De Jong sees yellow for 'Kung-Fu' tackle
English referee Howard Webb has no regrets over his handling of Sunday's World Cup final between eventual winners Spain and the Netherlands.
Webb, 38, was criticised for handing out 14 yellow cards and sending off Dutch defender John Heitinga in a game marred by foul play.
"We felt satisfied we'd done a tough job in difficult circumstances to the best of our abilities," Webb insisted.
"It was an extremely challenging match to handle."
The highly physical approach of the Netherlands players has also attracted criticism following the final but Webb has found himself under particular scrutiny.
Highlights - Netherlands 0-1 Spain
Many within the English game have been quick to jump to the Yorkshireman's defence, while Fifa boss Sepp Blatter acknowledged that the players had made life difficult for the officials.
Webb, who arrived home from South Africa on Tuesday, said he had no option but to dish out a record-breaking number of cards.
"Whatever the match, you always hope that the officials won't need to be heavily involved," he said in a statement released through the Premier League.
"However, we had to raise our profile in order to keep control. We don't feel that we had much choice except to manage the game in the way we did.
"From early on in the match we had to make decisions that were clear yellow cards.
"We tried to apply some common sense officiating given the magnitude of the occasion for both sides - advising players early on for some of their tackling, sending players away when they were surrounding the officials, and speaking to their senior colleagues to try to calm them down.
"It is one of the toughest games we will ever be involved in and we feel that we worked hard to keep the focus on the football as much as possible."

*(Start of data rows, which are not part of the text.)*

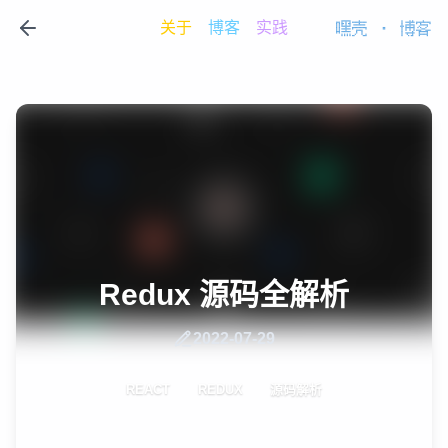
关于
博客
实践
嘿壳
·
博客
Redux 源码全解析
2022-07-29
REACT
REDUX
源码解析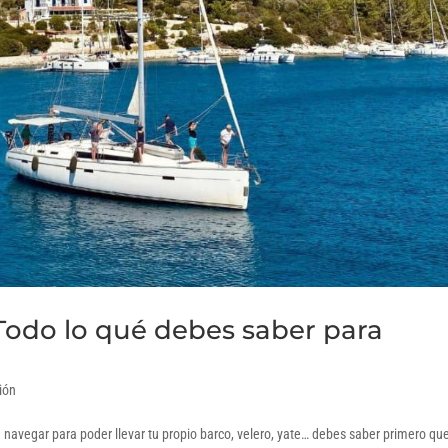
 Todo lo qué debes saber para
ión
 navegar para poder llevar tu propio barco, velero, yate… debes saber primero qu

Netherlands coach Bert van Marwijk was unhappy with Webb's performance after seeing his side lose to Andres Iniesta's late strike in extra-time at Soccer City in Johannesburg, claiming the referee did not control the match well.
Nine of Webb's bookings went to Dutch players, with midfielder Nigel de Jong lucky to avoid a red card in the first half after planting a boot in the chest of Xabi Alonso.
Heitinga sent off in World Cup final
Mike Riley, the head of the Premier League's refereeing association the Professional Game Match Officials board (PGMO), said Webb had performed well under trying circumstances.
"The final was without doubt one of the most difficult games Howard will have ever refereed," said Riley.
"On far too many occasions during the match the players showed little respect for the laws of the game and showed scant regard for the spirit of the game.
"In spite of these challenges, Howard and his team performed superbly, showing great resolve and courage in dealing with the many incidents in the game."
Jonathan Hall, the FA's director on the PGMO, added: "Nothing should take away from Howard's achievement and it is hard to imagine many other officials being able to match his performance or handle such a fixture so well.
"We are all thoroughly proud of the fact Fifa chose to recognise Howard at the very peak of his profession."
Webb became the fourth Englishman to take charge of the crowning game in world football following Jack Taylor (1974), Bill Ling (1954) and George Reader (1950).